One of the many leadership changes Malden welcome this year was a new STEM director. STEM stands for science, technology, engineering and mathematics. Unlike most director positions in Malden, the STEM director not only operates at Malden High, but also in the five K-8 schools across the city. The STEM director also evaluates teachers, run professional development days, makes decisions about the curriculum that is taught and what the school supplies for students.

Former Malden High math teacher Shereen Escovitz stepped up to the position of STEM Director after the departure of the previous STEM Director, Diane Perito. Escovitz was originally on the search committee for the new director, but she explains that “[the committee] only interviewed one person who [they] thought was not a good fit, so [she] stepped up and said ‘[she] can do it.’”Afterwards, Escovitz met with the superintendent and assistant superintendent, who interviewed her and gave her the position.

Escovitz explains that switching from being a teacher to a STEM director is “very different.” Since Escovitz has to go to all six schools in Malden, she is not just in one classroom so she doesn’t see students as much. She also said that “[she] spends a lot more time talking with teachers about teaching, and [she] considers that an upside, but [she] definitely misses the classroom environment since as a teacher, you are totally focused on your classroom and your students that you don’t necessarily get involved.”

For her goals as STEM Director, Escovitz wants to help the district get a renewed focus on science, technology, engineering and math in grades K-12. She believes, “it’s important to give [students] as much time as [they] are given for reading and writing.” She thinks this is particularly important for “younger students to get a good exposure to math. Because Escovitz’s background is in high school and that she knows so much about it, she hopes “explore the elementary world and make the curriculum as strong as it can be. “[She] wants their STEM programs to run as well as they can.”

Escovitz hopes that students all across Malden Public Schools get excited about STEM fields and that the enjoy them.
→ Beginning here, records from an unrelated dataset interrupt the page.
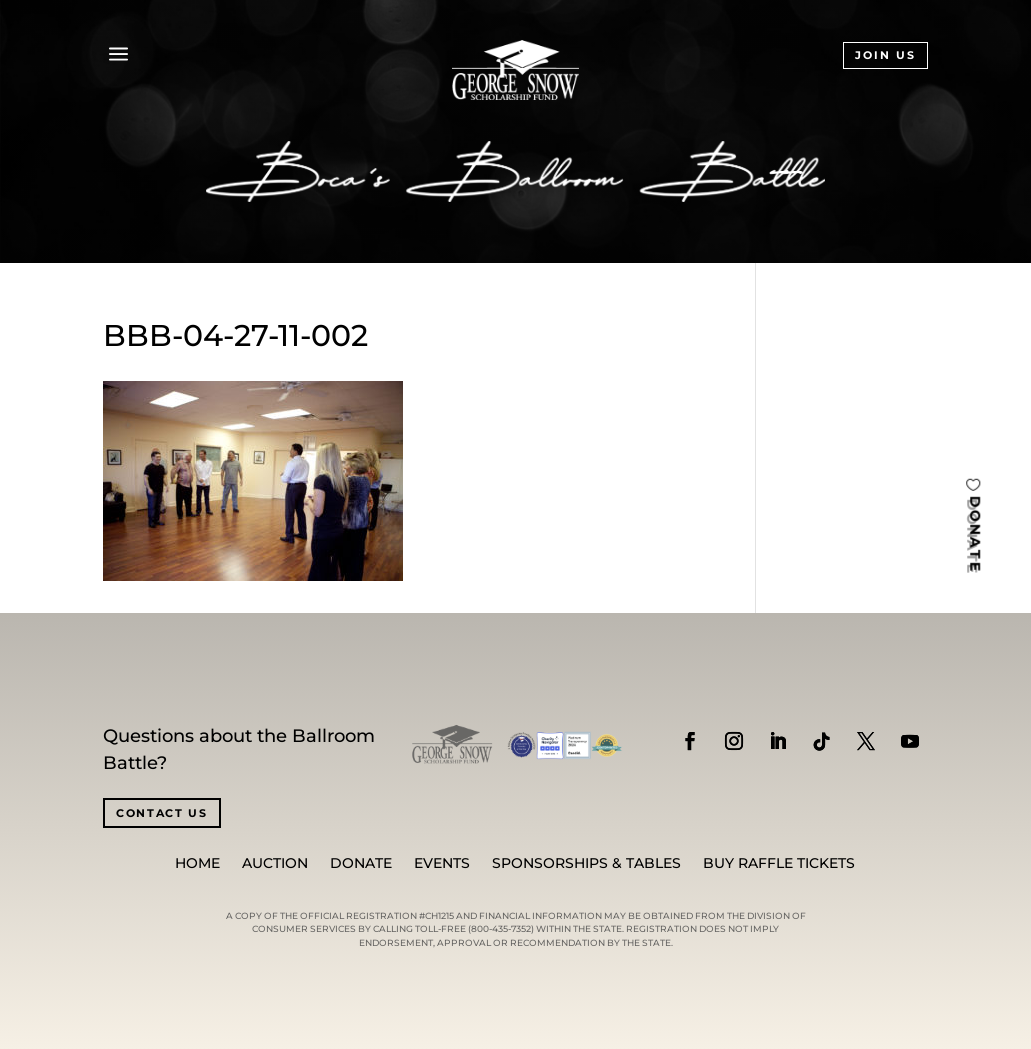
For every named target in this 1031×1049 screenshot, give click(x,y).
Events (442, 864)
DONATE (975, 533)
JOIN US (885, 55)
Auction (275, 864)
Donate (361, 864)
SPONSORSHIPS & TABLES (586, 864)
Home (197, 864)
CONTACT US (162, 813)
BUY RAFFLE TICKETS (779, 864)
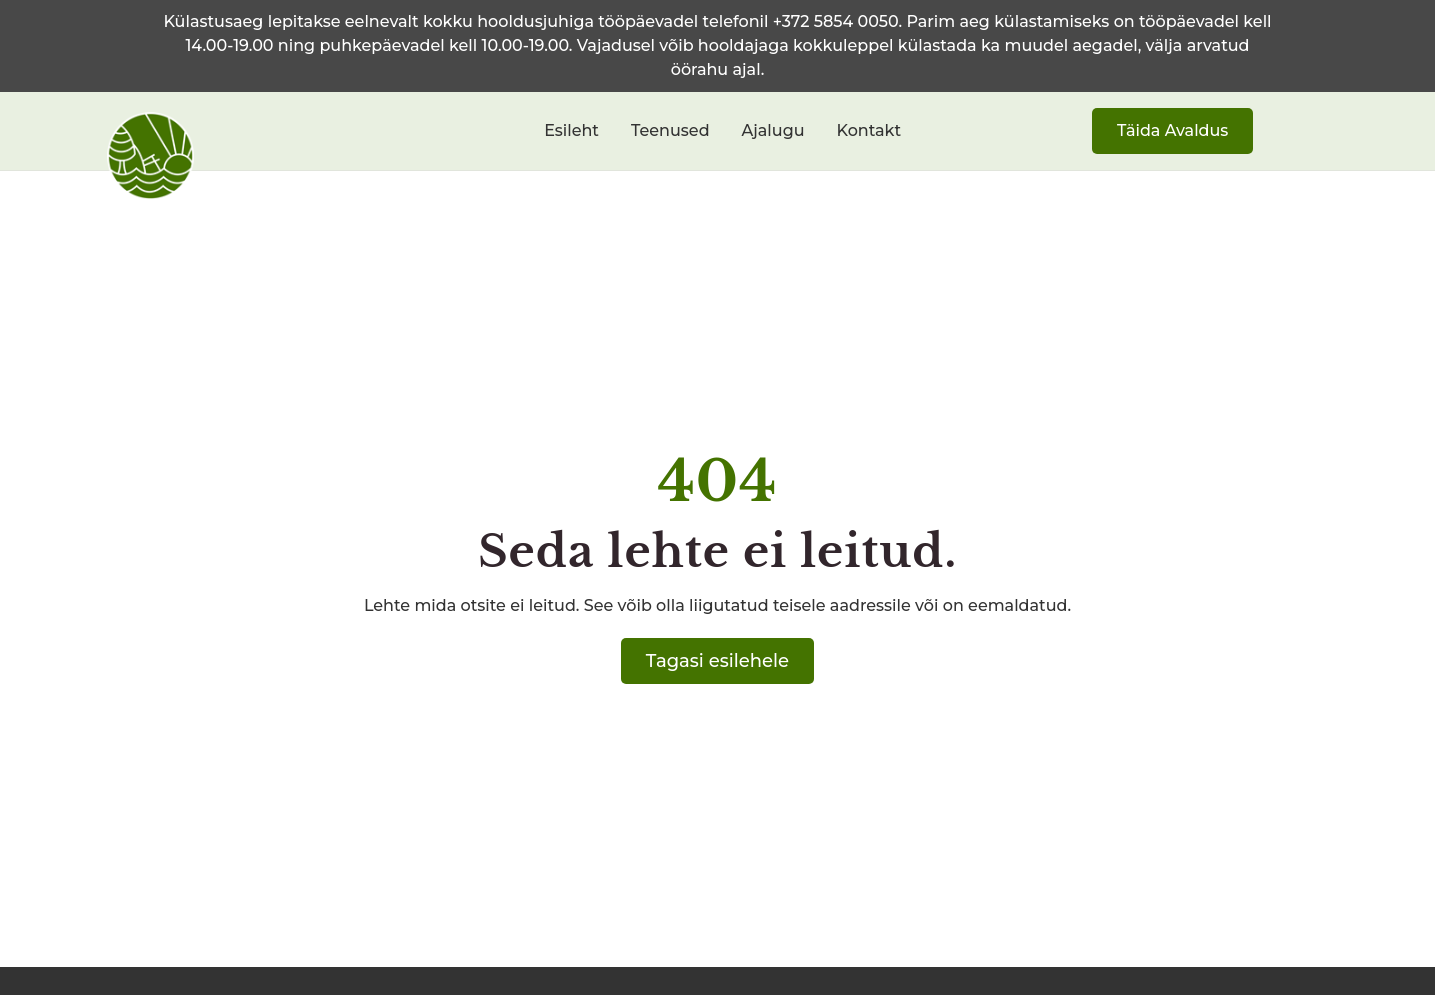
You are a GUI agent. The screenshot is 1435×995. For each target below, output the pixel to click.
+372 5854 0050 (836, 21)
She thinks it is great to see “[students] engaged in the work that [they] do in those classes.” Since STEM fields are very hands-on, students have the opportunity to do lots of creative projects that can lead to great careers.

STEM fields are growing in public schools and there are many careers available in programming, advanced manufacturing, pharmaceuticals and finances that relate back to STEM fields, Escovitz would “love to see an increased STEM presence in Malden Public Schools to prepare [students] for these kinds of careers.”

Escovitz is very excited hold the STEM Director position and is excited to do great work this year in Malden Public Schools.